The program will use the BPF registers to following way:

  • r0 : return value

  • r1 to r5 (included): general purpose registers

  • r6 : address of the header currently filtered on

  • r7 : L3 protocol ID

  • r8 : L4 protocol ID

  • r9 : unused

  • r10 : frame pointer

This convention is followed throughout the project and must be followed all the time to prevent incompatibilities. Debugging this kind of issues is not fun, so stick to it.

bf_runtime is used to represent the layout of the first stack frame in the program. It is filled during preprocessing and contains data required for packet filtering.

About preprocessing

The packets are preprocessed according to the program type (i.e. BPF flavor). Each flavor needs to perform the following steps during preprocessing:

  • Store the packet size and the input interface index into the runtime context

  • Create a BPF dynamic pointer for the packet

  • Preprocess the L2, L3, and L4 headers

The header’s preprocessing is required to discover the protocols used in the packet: processing L2 will provide us with information about L3, and so on. The logic used to process layer X is responsible for discovering layer X+1: the L2 header preprocessing logic will discover the L3 protocol ID. When processing layer X, if the protocol is not supported, the protocol ID is reset to 0 (so we won’t execute the rules for this layer) and subsequent layers are not processed (because we can’t discover their protocol).

For example, assuming IPv6 and TCP are the only supported protocols:

  • L2 processing: discover the packet’s ethertype (IPv6), and store it into r7 .

  • L3 processing: the protocol ID in r7 is supported (IPv6), so a slice is created, and the L4 protocol ID is read from the IPV6 header into r8 .

  • L4 processing: the protocol ID in r8 is supported (TCP), so a slice is created.

  • The program can now start executing the rules.

However, assuming only IPv6 and UDP are supported:

  • L2 processing: discover the packet’s ethertype (IPv6), and store it into r7 .

  • L3 processing: the protocol ID in r7 is supported (IPv6), so a slice is created, and the L4 protocol ID is read from the IPV6 header into r8 .

  • L4 processing: the protocol ID in r8 is no supported (TCP), r8 is set to 0 and we stop processing this layer.

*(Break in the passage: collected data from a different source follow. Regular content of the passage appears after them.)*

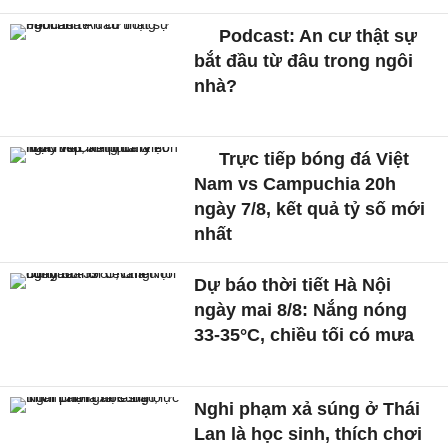
Podcast: An cư thật sự
bắt đầu từ đâu trong ngôi
nhà?
Trực tiếp bóng đá Việt
Nam vs Campuchia 20h
ngày 7/8, kết quả tỷ số mới
nhất
Dự báo thời tiết Hà Nội
ngày mai 8/8: Nắng nóng
33-35°C, chiều tối có mưa
Nghi phạm xả súng ở Thái
Lan là học sinh, thích chơi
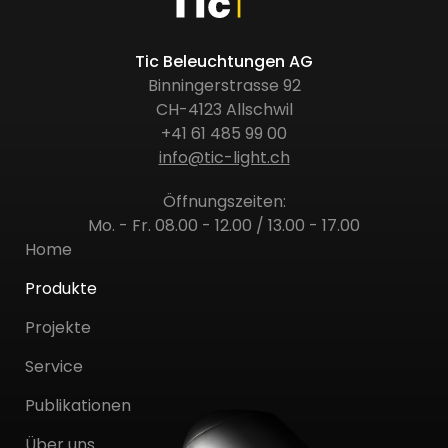
Tic Beleuchtungen AG
Binningerstrasse 92
CH-4123 Allschwil
+41 61 485 99 00
info@tic-light.ch
Öffnungszeiten:
Mo. - Fr. 08.00 - 12.00 / 13.00 - 17.00
Home
Produkte
Projekte
Service
Publikationen
Über uns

  • The program can now start executing the rules. No layer 4 rule will be executed as r8 won’t match any protocol ID.

Warning

L3 and L4 protocol IDs must be stored in registers, no on the stack, as older verifier aren’t able to keep track of scalar values located on the stack. This means the verification will fail because the verifier can’t verify branches properly.

Defines

EMIT(program, x)
EMIT_KFUNC_CALL(program, function)
EMIT_FIXUP(program, type, insn)
EMIT_FIXUP_ELFSTUB(program, elfstub_id)
EMIT_FIXUP_JMP_NEXT_RULE(program, insn)
EMIT_LOAD_COUNTERS_FD_FIXUP(program, reg)
EMIT_LOAD_SET_FD_FIXUP(program, reg, index)

Load a specific set’s file descriptor.

Note

Similarly to every EMIT_* macro, it must be called from a function returning an int , if the call fails, the macro will return a negative errno value.

Parameters:
  • program – Program to generate the bytecode for. Can’t be NULL.

  • reg – Register to store the set file descriptor in.

  • index – Index of the set in the program.

_free_bf_program_

Functions

int bf_program_new(struct bf_program **program, const struct bf_chain *chain)
void bf_program_free(struct bf_program **program)
int bf_program_marsh(const struct bf_program *program, struct bf_marsh **marsh)
int bf_program_unmarsh(const struct bf_marsh *marsh, struct bf_program **program, const struct bf_chain *chain, int dir_fd)
void bf_program_dump(const struct bf_program *program, prefix_t *prefix)
int bf_program_grow_img(struct bf_program *program)
int bf_program_emit(struct bf_program *program, struct bpf_insn insn)
int bf_program_emit_kfunc_call(struct bf_program *program, const char *name)
int bf_program_emit_fixup(struct bf_program *program, enum bf_fixup_type type, struct bpf_insn insn, const union bf_fixup_attr *attr)
int bf_program_emit_fixup_elfstub(struct bf_program *program, enum bf_elfstub_id id)
int bf_program_generate(struct bf_program *program)
int bf_program_load(struct bf_program *prog)

Load the BPF program into the kernel.

Prior to loading the BPF program, multiple BPF maps are created to store the counters, the debug strings, and the sets. If the program can’t be loaded, all the maps are destroyed.

Once the loading succeeds, the program and the maps are pinned to the filesystem, unless the daemon is in transient mode. If the BPF objects can’t be pinned, the program is unloaded and the maps destroyed.

Parameters:
  • prog – Program to load into the kernel. Can’t be NULL and must contain instructions.

Returns:

0 on success, or negative errno value on failure.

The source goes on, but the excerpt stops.